Hadoop ecosystem is a required component in this proposed design for several reasons.  Hadoop technology is a commonly used computing paradigm for massive volume data processing in the cloud computing (Bansal et al., 2014; Chrimes et al., 2018; Dhotre et al., 2015).  Hadoop is the only technology that enables large healthcare volumes of data to be stored in its native forms (Dezyre, 2016).  Hadoop is proven to develop better treatments for diseases such as cancer by accelerating the design and testing of effective treatments tailored to patients, expanding genetically based clinical cancer trials, and establishing a national cancer knowledge network to guide treatment decision (Dezyre, 2016).  With Hadoop system, hospitals in the four States will be able to monitor the patient vitals (Dezyre, 2016).  The Children’s Healthcare of Atlanta is an example of using the Hadoop ecosystem to treat over six thousand children in their ICU units (Dezyre, 2016).

The proposed design requires the integration of NoSQL database because it offers benefits such as mass storage support, reading and writing operations which are fast, and the expansion is easy with a low cost (Sahafizadeh & Nematbakhsh, 2015).
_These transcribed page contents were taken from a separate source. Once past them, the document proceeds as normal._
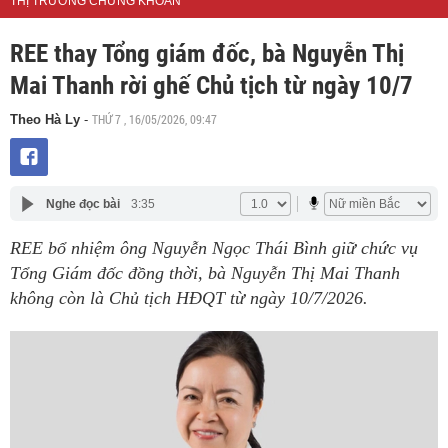
THỊ TRƯỜNG CHỨNG KHOÁN
REE thay Tổng giám đốc, bà Nguyễn Thị
Mai Thanh rời ghế Chủ tịch từ ngày 10/7
THỨ 7 , 16/05/2026, 09:47
Theo Hà Ly
-
Nghe đọc bài
3:35
REE bổ nhiệm ông Nguyễn Ngọc Thái Bình giữ chức vụ
Tổng Giám đốc đồng thời, bà Nguyễn Thị Mai Thanh
không còn là Chủ tịch HĐQT từ ngày 10/7/2026.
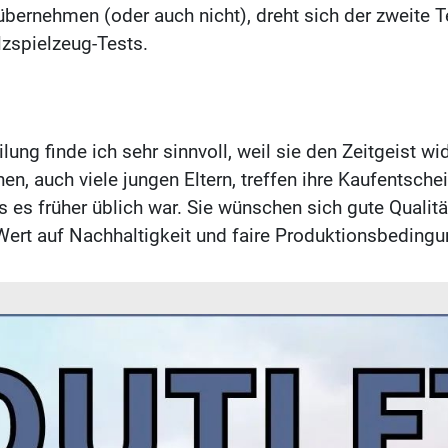
übernehmen (oder auch nicht), dreht sich der zweite T
lzspielzeug-Tests.
lung finde ich sehr sinnvoll, weil sie den Zeitgeist wi
en, auch viele jungen Eltern, treffen ihre Kaufentsch
s es früher üblich war. Sie wünschen sich gute Qualitä
 Wert auf Nachhaltigkeit und faire Produktionsbedingu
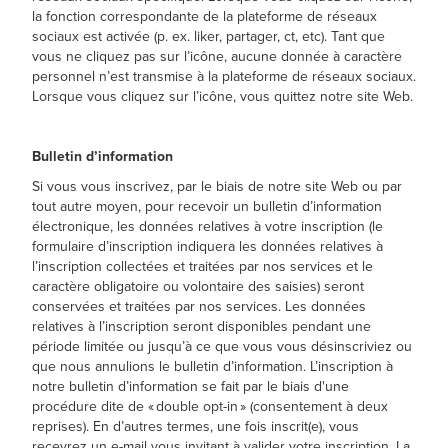
la fonction correspondante de la plateforme de réseaux
sociaux est activée (p. ex. liker, partager, ct, etc). Tant que
vous ne cliquez pas sur l’icône, aucune donnée à caractère
personnel n’est transmise à la plateforme de réseaux sociaux.
Lorsque vous cliquez sur l’icône, vous quittez notre site Web.
Bulletin d’information
Si vous vous inscrivez, par le biais de notre site Web ou par
tout autre moyen, pour recevoir un bulletin d’information
électronique, les données relatives à votre inscription (le
formulaire d’inscription indiquera les données relatives à
l’inscription collectées et traitées par nos services et le
caractère obligatoire ou volontaire des saisies) seront
conservées et traitées par nos services. Les données
relatives à l’inscription seront disponibles pendant une
période limitée ou jusqu’à ce que vous vous désinscriviez ou
que nous annulions le bulletin d’information. L’inscription à
notre bulletin d’information se fait par le biais d'une
procédure dite de « double opt-in » (consentement à deux
reprises). En d’autres termes, une fois inscrit(e), vous
recevrez un e-mail vous invitant à valider votre inscription. La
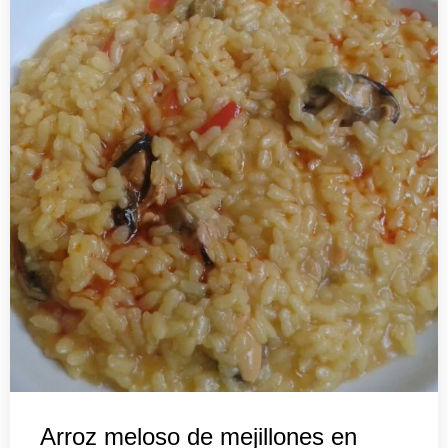
Arroz meloso de mejillones en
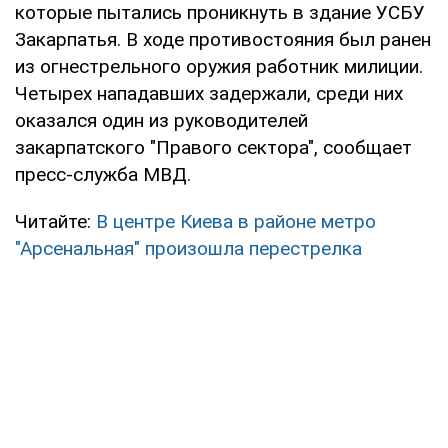
которые пытались проникнуть в здание УСБУ
Закарпатья. В ходе противостояния был ранен
из огнестрельного оружия работник милиции.
Четырех нападавших задержали, среди них
оказался один из руководителей
закарпатского "Правого сектора", сообщает
пресс-служба МВД.
Читайте:
В центре Киева в районе метро
"Арсенальная" произошла перестрелка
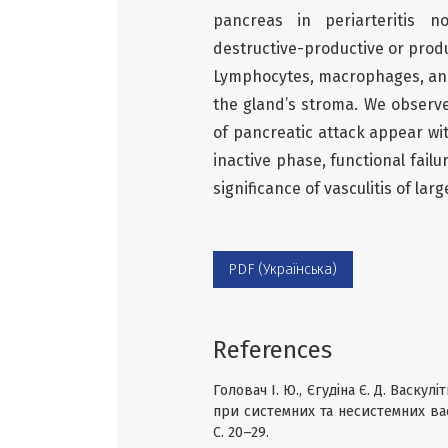
pancreas in periarteritis 
destructive-productive or produ
Lymphocytes, macrophages, and 
the gland’s stroma. We observed
of pancreatic attack appear wit
inactive phase, functional fail
significance of vasculitis of large
PDF (Українська)
References
Головач І. Ю., Єгудіна Є. Д. Васку
при системних та несистемних вас
С. 20–29.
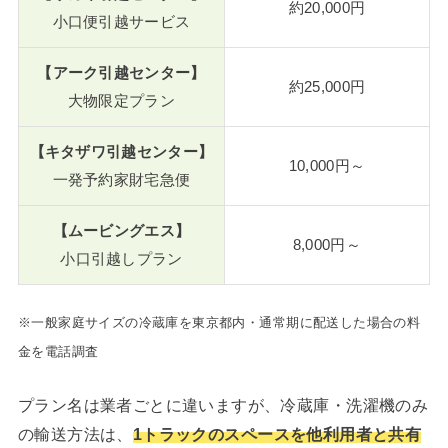
約20,000円
小口便引越サービス
【アーク引越センター】
約25,000円
大物限定プラン
【キタザワ引越センター】
10,000円～
一発予約家財宅急便
【ムービングエス】
8,000円～
小口引越しプラン
※一般家庭サイズの冷蔵庫を東京都内・通常期に配送した場合の料
金を電話調査
プラン名は業者ごとに違いますが、冷蔵庫・洗濯機のみ
の輸送方法は、
1トラックのスペースを他利用者と共有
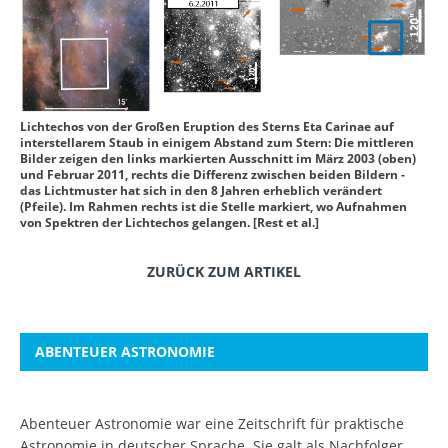
Lichtechos von der Großen Eruption des Sterns Eta Carinae auf
interstellarem Staub in einigem Abstand zum Stern: Die mittleren
Bilder zeigen den links markierten Ausschnitt im März 2003 (oben)
und Februar 2011, rechts die Differenz zwischen beiden Bildern -
das Lichtmuster hat sich in den 8 Jahren erheblich verändert
(Pfeile). Im Rahmen rechts ist die Stelle markiert, wo Aufnahmen
von Spektren der Lichtechos gelangen. [Rest et al.]
ZURÜCK ZUM ARTIKEL
ABENTEUER ASTRONOMIE
Abenteuer Astronomie war eine Zeitschrift für praktische
Astronomie in deutscher Sprache. Sie galt als Nachfolger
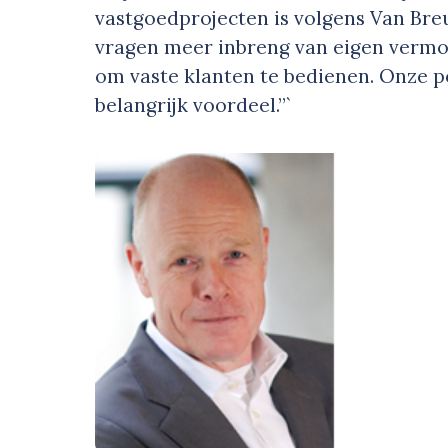
vastgoedprojecten is volgens Van Breu
vragen meer inbreng van eigen vermo
om vaste klanten te bedienen. Onze po
belangrijk voordeel.”`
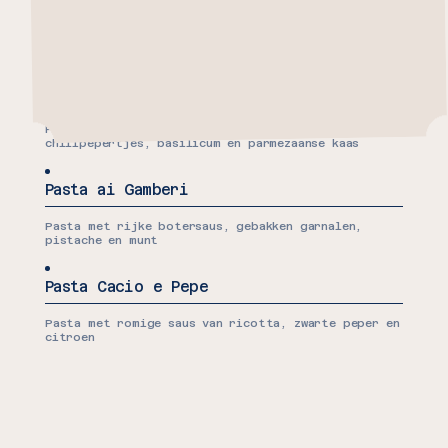
Boek een foodtruck
Pasta met basilicum-pesto, room, extra vergine
olijfolie, spinazie, basilicum, parmezaanse kaas
Pasta all'Arrabbiata
Pasta met gepelde tomaten, knoflook,
chilipepertjes, basilicum en parmezaanse kaas
Pasta ai Gamberi
Pasta met rijke botersaus, gebakken garnalen,
pistache en munt
Pasta Cacio e Pepe
Pasta met romige saus van ricotta, zwarte peper en
citroen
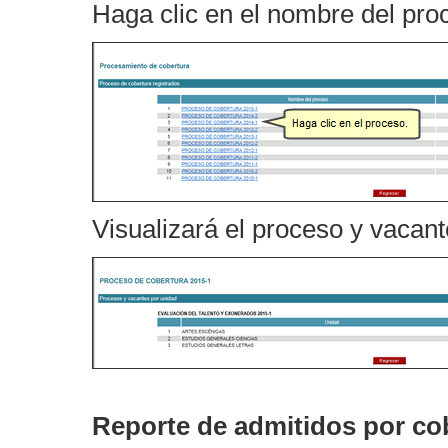
Haga clic en el nombre del pr
Visualizará el proceso y vacant
Reporte de admitidos por co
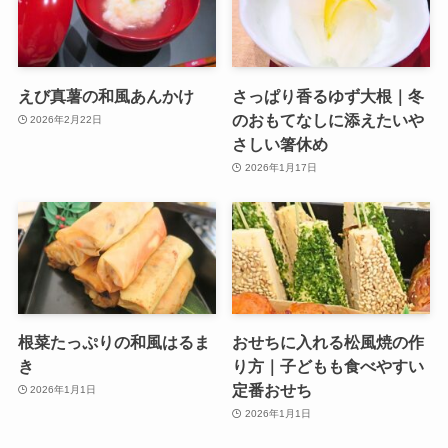
えび真薯の和風あんかけ
さっぱり香るゆず大根｜冬
のおもてなしに添えたいや
2026年2月22日
さしい箸休め
2026年1月17日
根菜たっぷりの和風はるま
おせちに入れる松風焼の作
き
り方｜子どもも食べやすい
定番おせち
2026年1月1日
2026年1月1日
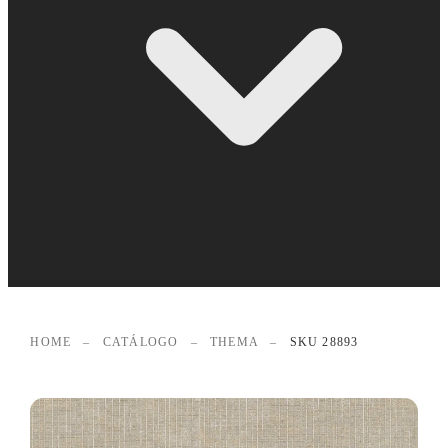
HOME
–
CATÁLOGO
–
THEMA
–
SKU 28893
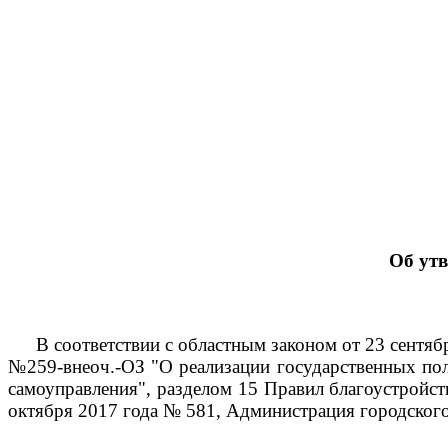
Об ут
В соответствии с областным законом от 23 сентяб
№259-внеоч.-ОЗ "О реализации государственных пол
самоуправления", разделом 15 Правил благоустройс
октября 2017 года № 581, Администрация городског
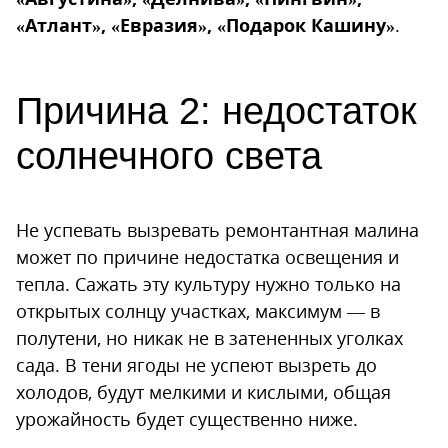
«Атлант», «Евразия», «Подарок Кашину»
.
Причина 2: недостаток
солнечного света
Не успевать вызревать ремонтантная малина
может по причине недостатка освещения и
тепла. Сажать эту культуру нужно только на
открытых солнцу участках, максимум — в
полутени, но никак не в затененных уголках
сада. В тени ягоды не успеют вызреть до
холодов, будут мелкими и кислыми, общая
урожайность будет существенно ниже.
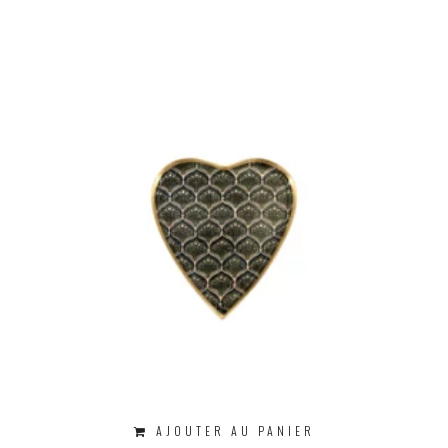
AJOUTER AU PANIER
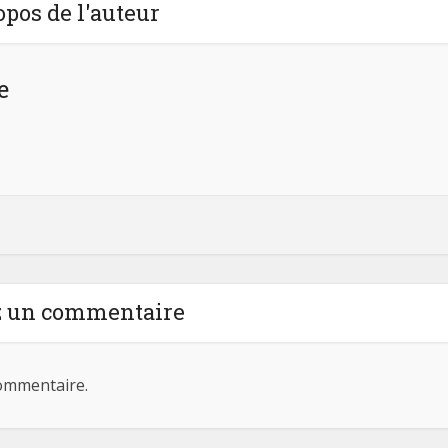
opos de l'auteur
e
z un commentaire
ommentaire.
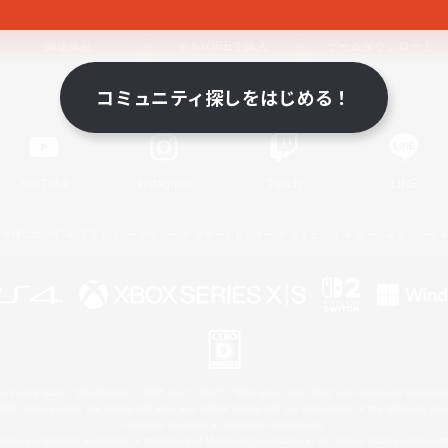
関連商品
e-STOREで購入
ゲームダウンロード
コミュニティ探しをはじめる！
Official Information
YouTube
Instagram
Twitch
LINE
著作権について
プライバシーポリシー
サポートセンター
ライセンス
ルール＆ポリシー
 Family Mark", "PlayStation", "PS5 logo", "PS5", "PS4 logo" and "PS4" are registered trademark
XBOX Sphere mark, the Series X|S logo and XBOX Series X|S are trademarks of the Microsoft gro
Nintendo Switch is a trademark of Nintendo.
ither a registered trademark or trademark of Microsoft Corporation in the United States and/or oth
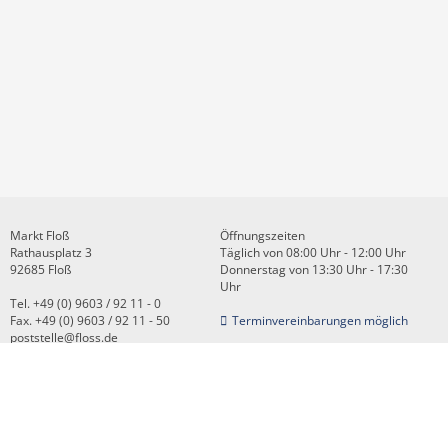
Markt Floß
Öffnungszeiten
Rathausplatz 3
Täglich von 08:00 Uhr - 12:00 Uhr
92685 Floß
Donnerstag von 13:30 Uhr - 17:30
Uhr
Tel. +49 (0) 9603 / 92 11 - 0
Fax. +49 (0) 9603 / 92 11 - 50
Terminvereinbarungen möglich
poststelle@floss.de
Kontakt
Impressum
Datenschutz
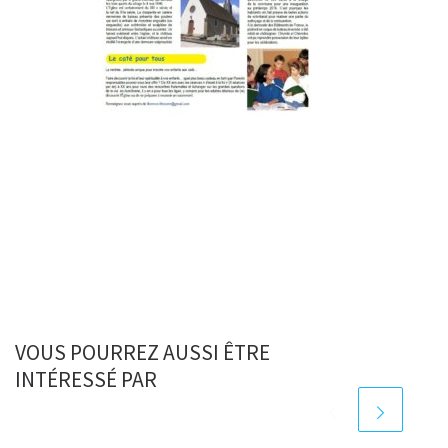
VOUS POURREZ AUSSI ÊTRE
INTÉRESSÉ PAR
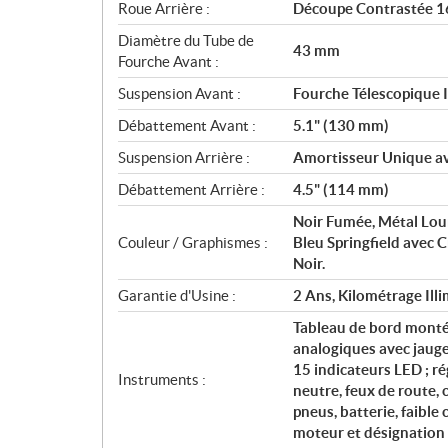
Roue Arrière :
Découpe Contrastée 16
Diamètre du Tube de
43 mm
Fourche Avant :
Suspension Avant :
Fourche Télescopique 
Débattement Avant :
5.1" (130 mm)
Suspension Arrière :
Amortisseur Unique av
Débattement Arrière :
4.5" (114 mm)
Noir Fumée, Métal Lou
Couleur / Graphismes :
Bleu Springfield avec C
Noir.
Garantie d'Usine :
2 Ans, Kilométrage Illi
Tableau de bord monté
analogiques avec jauge
15 indicateurs LED ; ré
Instruments :
neutre, feux de route, 
pneus, batterie, faible
moteur et désignation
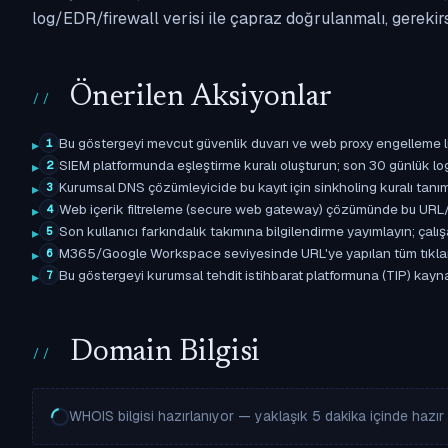
log/EDR/firewall verisi ile çapraz doğrulanmalı, gerekir
Önerilen Aksiyonlar
Bu göstergeyi mevcut güvenlik duvarı ve web proxy engelleme l
1
SIEM platformunda eşleştirme kuralı oluşturun; son 30 günlük l
2
Kurumsal DNS çözümleyicide bu kayıt için sinkholing kuralı tanımla
3
Web içerik filtreleme (secure web gateway) çözümünde bu URL/d
4
Son kullanıcı farkındalık takımına bilgilendirme yayımlayın; çal
5
M365/Google Workspace seviyesinde URL'ye yapılan tüm tıklama ol
6
Bu göstergeyi kurumsal tehdit istihbarat platformuna (TIP) kayna
7
Domain Bilgisi
WHOIS bilgisi hazırlanıyor — yaklaşık 5 dakika içinde hazır o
HBase is proposed as a required NoSQL database as it is faster when reading more than six million variants which are required when analyzing large healthcare datasets (Luo et al., 2016).  Besides, query engine such as SeqWare can be integrated with HBase as needed to help bioinformatics researchers access large-scale whole-genome datasets (Luo et al., 2016).  HBase can store clinical sensors where the row key serves as the time stamp of a single value, and the column stores patients’ physiological values that correspond with the row key time stamp (Luo et al., 2016). HBase is scalable, high-performance and low-cost NoSQL data store that can be integrated with Hadoop sitting on top of HDFS (Yang et al., 2013). As a column-oriented NoSQL data store that runs on top of HDFS of Hadoop ecosystem, HBase is well suited to parse the healthcare large data sets (Yang et al., 2013). HBase supports applications written in Avro, REST and Thrift (Yang et al., 2013).  MongoDB is another NoSQL data store, which will be used to store metadata to improve the accessibility and readability of the HBase data schema (Luo et al., 2016).

The integration of Spark is required in order to overcome the Hadoop limitation of real-time data processing because Hadoop is not optimal for real-time data processing (Guo, 2013).  Thus, Apache Spark is a required component to implement this proposal so that the healthcare BDA system can take advantages of data processing at rest using the batching technique as well as a motion using the real-time processing technique (Liang & Kelemen, 2016).  Spark allows in-memory processing for fast response time, bypassing MapReduce operations (Liang & Kelemen, 2016).   Spark is a high integration to the recent Hadoop cluster deployment (Scott, 2015).  While Spark is a powerful tool on its own for processing a large volume of medical and healthcare datasets, Spark is not well-suited for production workload.  Thus, the integration of Spark with Hadoop ecosystem provides many capabilities which Spark cannot offer on its own, and Hadoop cannot offer on its own.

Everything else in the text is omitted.